* Action item:
Repeat all the records exactly, omitting pictures.
+++
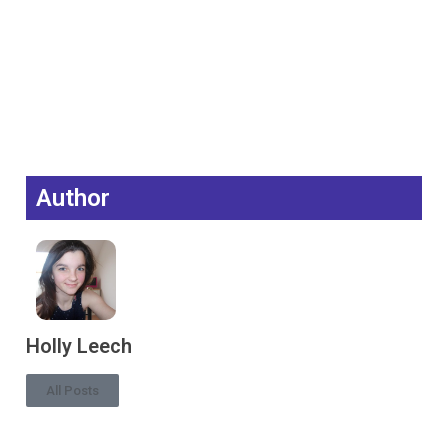
Author
Holly Leech
All Posts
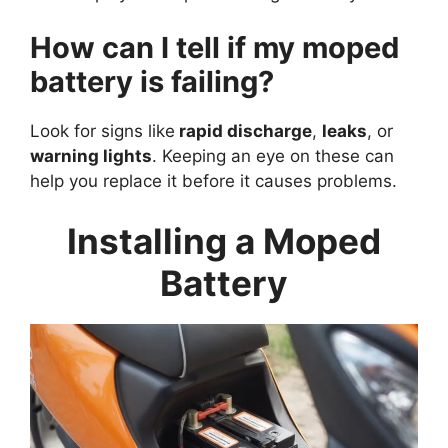
How can I tell if my moped
battery is failing?
Look for signs like
rapid discharge
,
leaks
, or
warning lights
. Keeping an eye on these can
help you replace it before it causes problems.
Installing a Moped
Battery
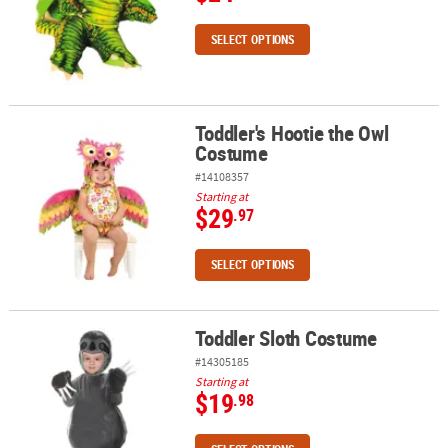
SELECT OPTIONS
Toddler's Hootie the Owl
Toddler's Hootie the Owl Costume
Costume
#14108357
Starting at
$29
.97
SELECT OPTIONS
Toddler Sloth Costume
Toddler Sloth Costume
#14305185
Starting at
$19
.98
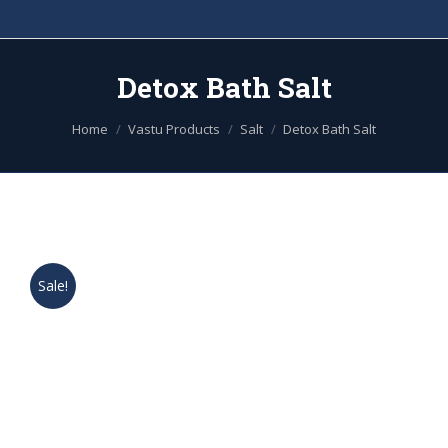
Detox Bath Salt
You are here:
Home
Vastu Products
Salt
Detox Bath Salt
Sale!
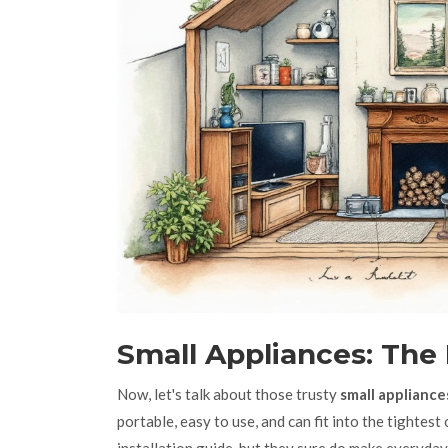
Small Appliances: The
Now, let's talk about those trusty
small appliance
portable, easy to use, and can fit into the tightes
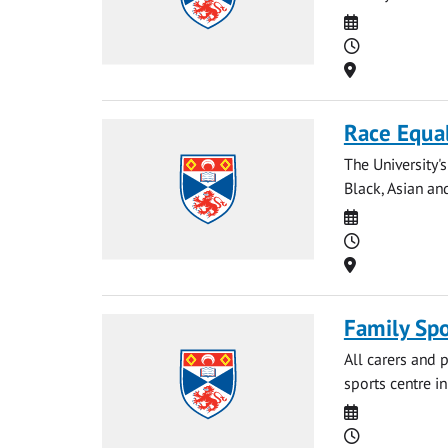
Date
Time
Location
Race Equal
The University'
Black, Asian and
Date
Time
Location
Family Spo
All carers and p
sports centre i
Date
Time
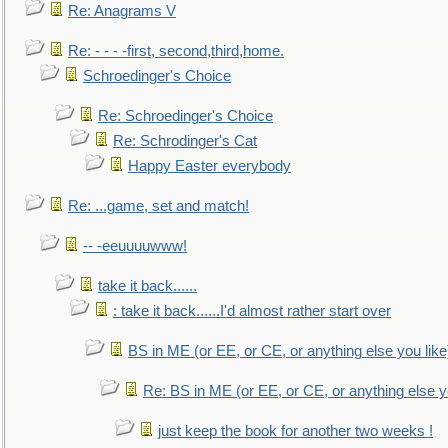
Re: Anagrams V
Re: - - - -first, second,third,home.
Schroedinger's Choice
Re: Schroedinger's Choice
Re: Schrodinger's Cat
Happy Easter everybody
Re: ...game, set and match!
-- -eeuuuuwww!
take it back......
: take it back......I'd almost rather start over
BS in ME (or EE, or CE, or anything else you like
Re: BS in ME (or EE, or CE, or anything else y
just keep the book for another two weeks !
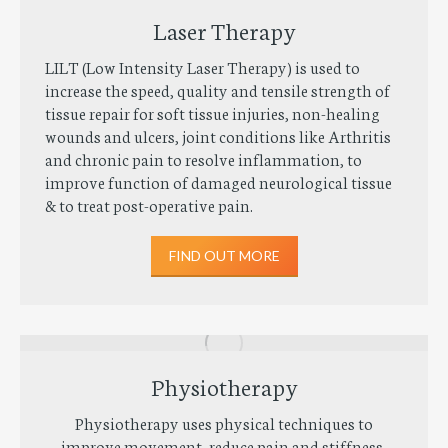
Laser Therapy
LILT (Low Intensity Laser Therapy) is used to
increase the speed, quality and tensile strength of
tissue repair for soft tissue injuries, non-healing
wounds and ulcers, joint conditions like Arthritis
and chronic pain to resolve inflammation, to
improve function of damaged neurological tissue
& to treat post-operative pain.
FIND OUT MORE
Physiotherapy
Physiotherapy uses physical techniques to
improve movement, reduce pain and stiffness,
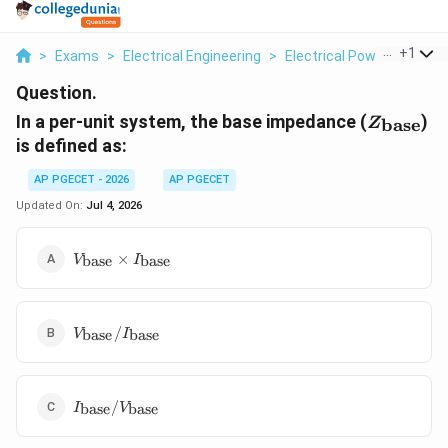
...
+
1
>
Exams
>
Electrical Engineering
>
Electrical Power
>
In A 
Question.
Z_{\text
In a per-unit system, the base impedance (
)
base
Z
is defined as:
AP PGECET - 2026
AP PGECET
Updated On:
Jul 4, 2026
V_{\text{base}}
×
base
base
V
I
\times
I_{\text{base}}
V_{\text{base}}
/
base
base
V
I
/
I_{\text{base}}
I_{\text{base}}
/
base
base
I
V
/
V_{\text{base}}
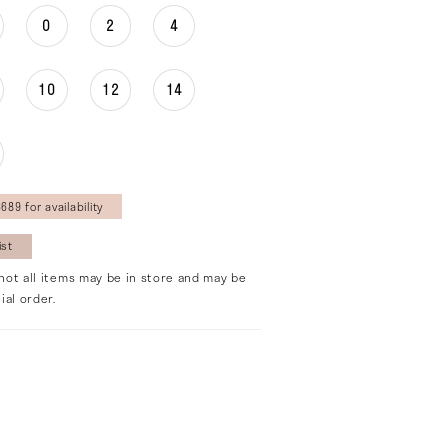
0
2
4
10
12
14
689 for availability
ist
not all items may be in store and may be
ial order.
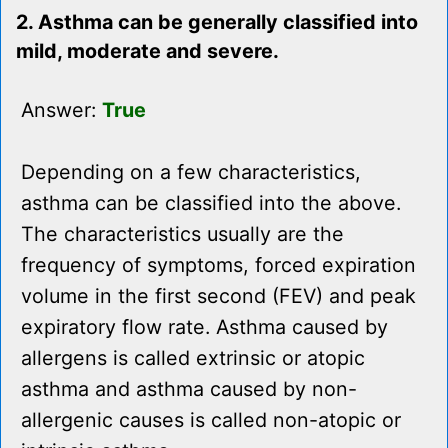
2. Asthma can be generally classified into
mild, moderate and severe.
Answer:
True
Depending on a few characteristics,
asthma can be classified into the above.
The characteristics usually are the
frequency of symptoms, forced expiration
volume in the first second (FEV) and peak
expiratory flow rate. Asthma caused by
allergens is called extrinsic or atopic
asthma and asthma caused by non-
allergenic causes is called non-atopic or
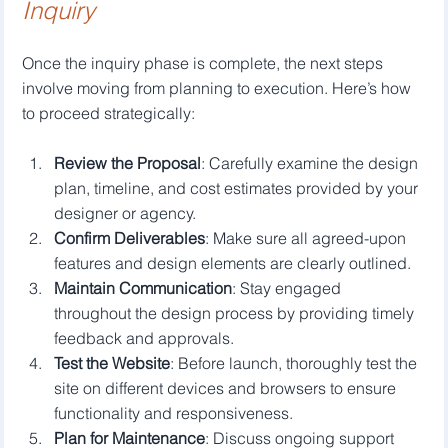
Inquiry
Once the inquiry phase is complete, the next steps 
involve moving from planning to execution. Here’s how 
to proceed strategically:
Review the Proposal
: Carefully examine the design 
plan, timeline, and cost estimates provided by your 
designer or agency.
Confirm Deliverables
: Make sure all agreed-upon 
features and design elements are clearly outlined.
Maintain Communication
: Stay engaged 
throughout the design process by providing timely 
feedback and approvals.
Test the Website
: Before launch, thoroughly test the 
site on different devices and browsers to ensure 
functionality and responsiveness.
Plan for Maintenance
: Discuss ongoing support 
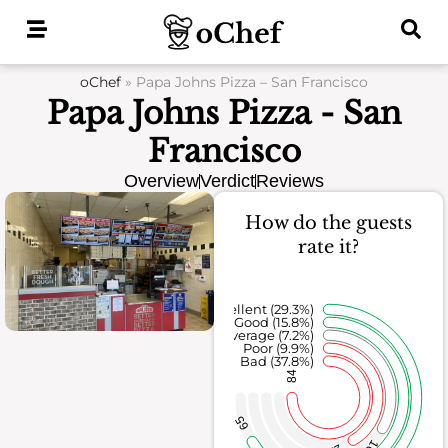
Skip
to
content
oChef
»
Papa Johns Pizza – San Francisco
Papa Johns Pizza - San
Francisco
Overview
Verdict
Reviews
How do the guests
rate it?
Excellent (29.3%)
Good (15.8%)
Average (7.2%)
Poor (9.9%)
Bad (37.8%)
84
65
16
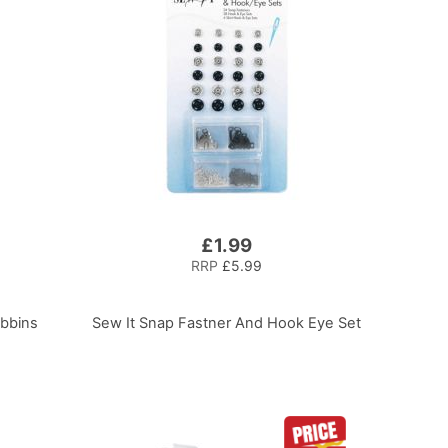
£1.99
RRP
£5.99
obbins
Sew It Snap Fastner And Hook Eye Set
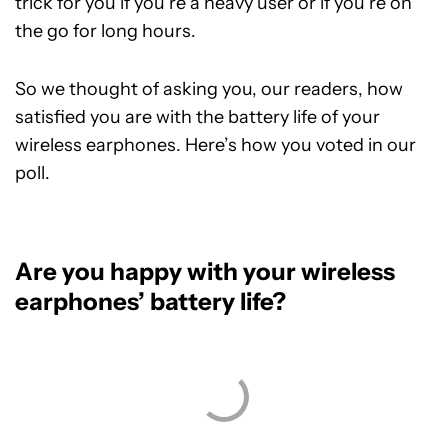
trick for you if you’re a heavy user or if you’re on
the go for long hours.
So we thought of asking you, our readers, how
satisfied you are with the battery life of your
wireless earphones. Here’s how you voted in our
poll.
Are you happy with your wireless
earphones’ battery life?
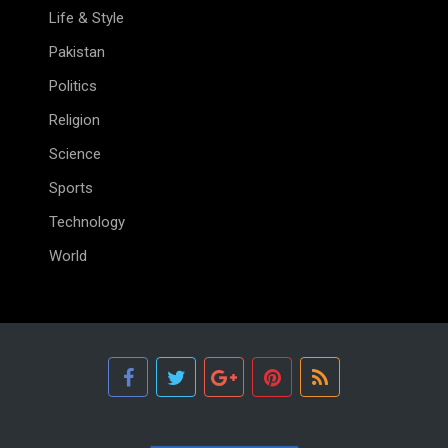
Life & Style
Pakistan
Politics
Religion
Science
Sports
Technology
World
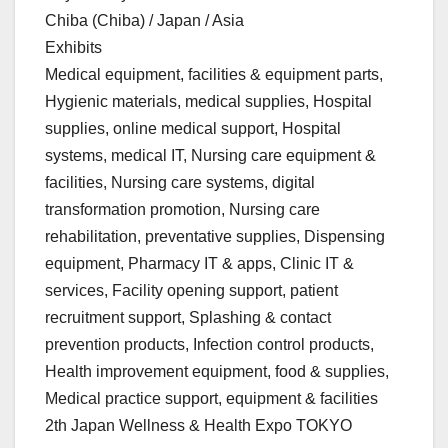
Chiba (Chiba) / Japan / Asia
Exhibits
Medical equipment, facilities & equipment parts,
Hygienic materials, medical supplies, Hospital
supplies, online medical support, Hospital
systems, medical IT, Nursing care equipment &
facilities, Nursing care systems, digital
transformation promotion, Nursing care
rehabilitation, preventative supplies, Dispensing
equipment, Pharmacy IT & apps, Clinic IT &
services, Facility opening support, patient
recruitment support, Splashing & contact
prevention products, Infection control products,
Health improvement equipment, food & supplies,
Medical practice support, equipment & facilities
2th Japan Wellness & Health Expo TOKYO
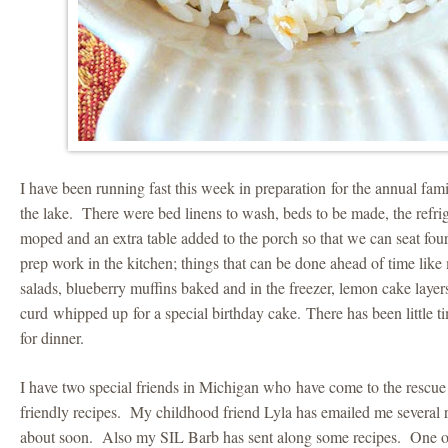
I have been running fast this week in preparation for the annual f
the lake. There were bed linens to wash, beds to be made, the refrig
moped and an extra table added to the porch so that we can seat fou
prep work in the kitchen; things that can be done ahead of time lik
salads, blueberry muffins baked and in the freezer, lemon cake laye
curd whipped up for a special birthday cake. There has been little t
for dinner.
I have two special friends in Michigan who have come to the rescue
friendly recipes. My childhood friend Lyla has emailed me several r
about soon. Also my SIL Barb has sent along some recipes. One of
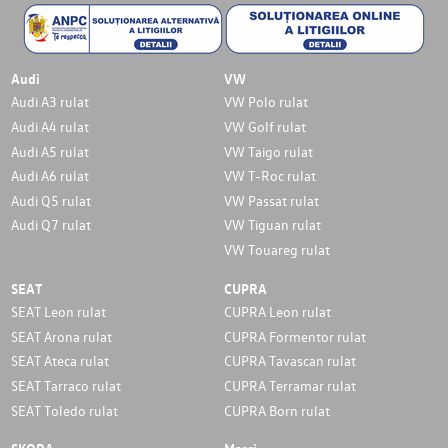
Audi
VW
Audi A3 rulat
VW Polo rulat
Audi A4 rulat
VW Golf rulat
Audi A5 rulat
VW Taigo rulat
Audi A6 rulat
VW T-Roc rulat
Audi Q5 rulat
VW Passat rulat
Audi Q7 rulat
VW Tiguan rulat
VW Touareg rulat
SEAT
CUPRA
SEAT Leon rulat
CUPRA Leon rulat
SEAT Arona rulat
CUPRA Formentor rulat
SEAT Ateca rulat
CUPRA Tavascan rulat
SEAT Tarraco rulat
CUPRA Terramar rulat
SEAT Toledo rulat
CUPRA Born rulat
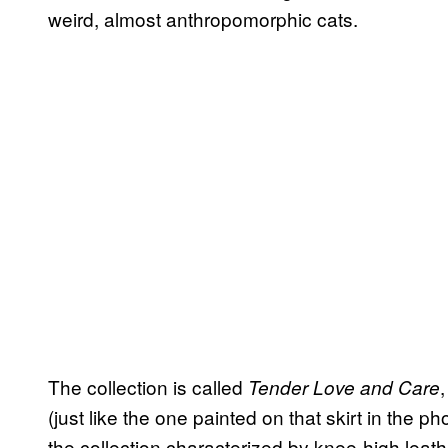
weird, almost anthropomorphic cats.
The collection is called
Tender Love and Care
(just like the one painted on that skirt in the 
the collection characterized by knee-high leat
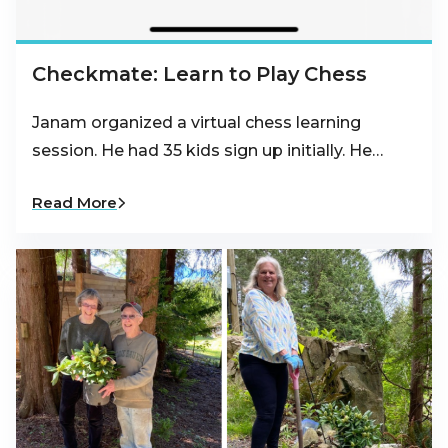
Checkmate: Learn to Play Chess
Janam organized a virtual chess learning
session. He had 35 kids sign up initially. He…
Read More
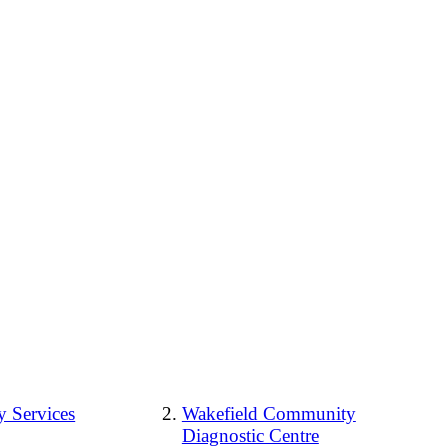
 Services
Wakefield Community
Diagnostic Centre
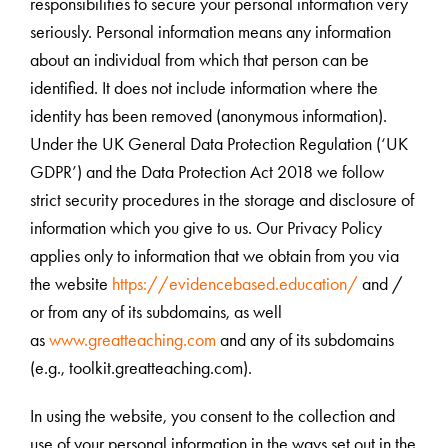
responsibilities to secure your personal information very
seriously. Personal information means any information
about an individual from which that person can be
identified. It does not include information where the
identity has been removed (anonymous information).
Under the UK General Data Protection Regulation (‘UK
GDPR’) and the Data Protection Act 2018 we follow
strict security procedures in the storage and disclosure of
information which you give to us. Our Privacy Policy
applies only to information that we obtain from you via
the website
https://evidencebased.education/
and /
or from any of its subdomains, as well
as
www.greatteaching.com
and any of its subdomains
(e.g., toolkit.greatteaching.com).
In using the website, you consent to the collection and
use of your personal information in the ways set out in the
+++
* Response area:
Author
Holly Leech
All Posts
How can I tell if my moped
battery is failing?
Look for signs like
rapid discharge
,
leaks
, or
warning lights
. Keeping an eye on these can
help you replace it before it causes problems.
Installing a Moped
Battery
SELECT OPTIONS
Toddler's Hootie the Owl
Toddler's Hootie the Owl Costume
Costume
#14108357
Starting at
$29
.97
SELECT OPTIONS
Toddler Sloth Costume
Toddler Sloth Costume
#14305185
Starting at
$19
.98
Detox Bath Salt
You are here:
Home
Vastu Products
Salt
Detox Bath Salt
Sale!
Small Appliances: The
Now, let's talk about those trusty
small appliance
portable, easy to use, and can fit into the tightes
Date
Time
Location
Race Equal
The University'
Black, Asian and
Date
Time
Location
Family Spo
All carers and p
sports centre i
Date
Time
Re: Anagrams V
Re: - - - -first, second,third,home.
Schroedinger's Choice
Re: Schroedinger's Choice
Re: Schrodinger's Cat
Happy Easter everybody
Re: ...game, set and match!
-- -eeuuuuwww!
take it back......
: take it back......I'd almost rather start over
BS in ME (or EE, or CE, or anything else you like
Re: BS in ME (or EE, or CE, or anything else y
just keep the book for another two weeks !
Laser Therapy
LILT (Low Intensity Laser Therapy) is used to
increase the speed, quality and tensile strength of
tissue repair for soft tissue injuries, non-healing
wounds and ulcers, joint conditions like Arthritis
and chronic pain to resolve inflammation, to
improve function of damaged neurological tissue
& to treat post-operative pain.
FIND OUT MORE
Physiotherapy
Physiotherapy uses physical techniques to
improve movement, reduce pain and stiffness,
...
+
1
>
Exams
>
Electrical Engineering
>
Electrical Power
>
In A 
Question.
Z_{\text
In a per-unit system, the base impedance (
)
base
Z
is defined as:
AP PGECET - 2026
AP PGECET
Updated On:
Jul 4, 2026
V_{\text{base}}
×
base
base
V
I
\times
I_{\text{base}}
V_{\text{base}}
/
base
base
V
I
/
I_{\text{base}}
I_{\text{base}}
/
base
base
I
V
/
V_{\text{base}}
0
2
4
10
12
14
689 for availability
ist
not all items may be in store and may be
ial order.
2. Asthma can be generally classified into
mild, moderate and severe.
Answer:
True
Depending on a few characteristics,
asthma can be classified into the above.
The characteristics usually are the
frequency of symptoms, forced expiration
volume in the first second (FEV) and peak
expiratory flow rate. Asthma caused by
allergens is called extrinsic or atopic
asthma and asthma caused by non-
allergenic causes is called non-atopic or
Inquiry
Once the inquiry phase is complete, the next steps 
involve moving from planning to execution. Here’s how 
to proceed strategically:
Review the Proposal
: Carefully examine the design 
plan, timeline, and cost estimates provided by your 
designer or agency.
Confirm Deliverables
: Make sure all agreed-upon 
features and design elements are clearly outlined.
Maintain Communication
: Stay engaged 
throughout the design process by providing timely 
feedback and approvals.
Test the Website
: Before launch, thoroughly test the 
site on different devices and browsers to ensure 
functionality and responsiveness.
Plan for Maintenance
: Discuss ongoing support 
Skip
to
content
oChef
»
Papa Johns Pizza – San Francisco
Papa Johns Pizza - San
Francisco
Overview
Verdict
Reviews
How do the guests
rate it?
Excellent (29.3%)
Good (15.8%)
Average (7.2%)
Poor (9.9%)
Bad (37.8%)
84
65
16
£1.99
RRP
£5.99
obbins
Sew It Snap Fastner And Hook Eye Set
trick for you if you’re a heavy user or if you’re on
the go for long hours.
So we thought of asking you, our readers, how
satisfied you are with the battery life of your
wireless earphones. Here’s how you voted in our
poll.
Are you happy with your wireless
earphones’ battery life?
Life & Style
Pakistan
Politics
Religion
Science
Sports
Technology
World
Chiba (Chiba) / Japan / Asia
Exhibits
Medical equipment, facilities & equipment parts,
Hygienic materials, medical supplies, Hospital
supplies, online medical support, Hospital
systems, medical IT, Nursing care equipment &
facilities, Nursing care systems, digital
transformation promotion, Nursing care
rehabilitation, preventative supplies, Dispensing
equipment, Pharmacy IT & apps, Clinic IT &
services, Facility opening support, patient
recruitment support, Splashing & contact
prevention products, Infection control products,
Health improvement equipment, food & supplies,
Medical practice support, equipment & facilities
2th Japan Wellness & Health Expo TOKYO
I have been running fast this week in preparation for the annual f
the lake. There were bed linens to wash, beds to be made, the refrig
moped and an extra table added to the porch so that we can seat fou
prep work in the kitchen; things that can be done ahead of time lik
salads, blueberry muffins baked and in the freezer, lemon cake laye
curd whipped up for a special birthday cake. There has been little t
for dinner.
I have two special friends in Michigan who have come to the rescue
friendly recipes. My childhood friend Lyla has emailed me several r
about soon. Also my SIL Barb has sent along some recipes. One of
Audi
VW
Audi A3 rulat
VW Polo rulat
Audi A4 rulat
VW Golf rulat
Audi A5 rulat
VW Taigo rulat
Audi A6 rulat
VW T-Roc rulat
Audi Q5 rulat
VW Passat rulat
Audi Q7 rulat
VW Tiguan rulat
VW Touareg rulat
SEAT
CUPRA
SEAT Leon rulat
CUPRA Leon rulat
SEAT Arona rulat
CUPRA Formentor rulat
SEAT Ateca rulat
CUPRA Tavascan rulat
SEAT Tarraco rulat
CUPRA Terramar rulat
SEAT Toledo rulat
CUPRA Born rulat
weird, almost anthropomorphic cats.
The collection is called
Tender Love and Care
(just like the one painted on that skirt in the 
the collection characterized by knee-high leat
Checkmate: Learn to Play Chess
Janam organized a virtual chess learning
session. He had 35 kids sign up initially. He…
Read More
 Services
Wakefield Community
Diagnostic Centre
responsibilities to secure your personal information very
seriously. Personal information means any information
about an individual from which that person can be
identified. It does not include information where the
identity has been removed (anonymous information).
Under the UK General Data Protection Regulation (‘UK
GDPR’) and the Data Protection Act 2018 we follow
strict security procedures in the storage and disclosure of
information which you give to us. Our Privacy Policy
applies only to information that we obtain from you via
the website
https://evidencebased.education/
and /
or from any of its subdomains, as well
as
www.greatteaching.com
and any of its subdomains
(e.g., toolkit.greatteaching.com).
In using the website, you consent to the collection and
use of your personal information in the ways set out in the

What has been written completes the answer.